*TASK PROMPT:*
After locating the line that contains "mutavelliseksi poljettuun" in the data below, set down exactly that line and each one after it through the line that contains "kiistattomia. Toki tilanp", and nothing more.

━━ SOURCE INFORMATION

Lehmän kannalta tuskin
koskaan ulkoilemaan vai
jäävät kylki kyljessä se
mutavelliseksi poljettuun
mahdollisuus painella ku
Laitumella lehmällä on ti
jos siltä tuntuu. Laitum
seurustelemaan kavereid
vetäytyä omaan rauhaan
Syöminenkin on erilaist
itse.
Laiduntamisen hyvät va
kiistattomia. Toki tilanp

━━━━
━━ SOURCE INFORMATION

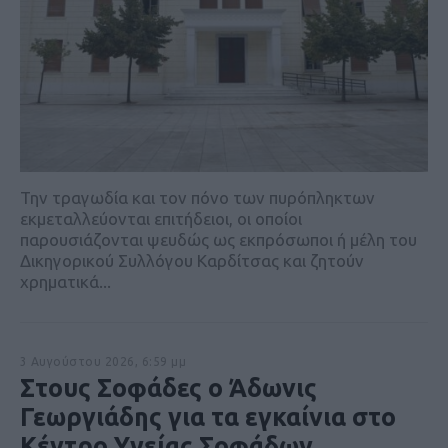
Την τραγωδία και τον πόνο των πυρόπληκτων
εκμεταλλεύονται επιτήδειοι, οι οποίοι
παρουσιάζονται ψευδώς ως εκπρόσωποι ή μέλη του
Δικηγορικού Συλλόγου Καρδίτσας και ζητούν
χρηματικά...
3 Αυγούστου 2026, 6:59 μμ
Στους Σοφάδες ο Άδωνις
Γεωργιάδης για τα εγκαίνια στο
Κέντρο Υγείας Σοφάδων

━━━━

*ANSWER FOR THE TASK:*
mutavelliseksi poljettuun
mahdollisuus painella ku
Laitumella lehmällä on ti
jos siltä tuntuu. Laitum
seurustelemaan kavereid
vetäytyä omaan rauhaan
Syöminenkin on erilaist
itse.
Laiduntamisen hyvät va
kiistattomia. Toki tilanp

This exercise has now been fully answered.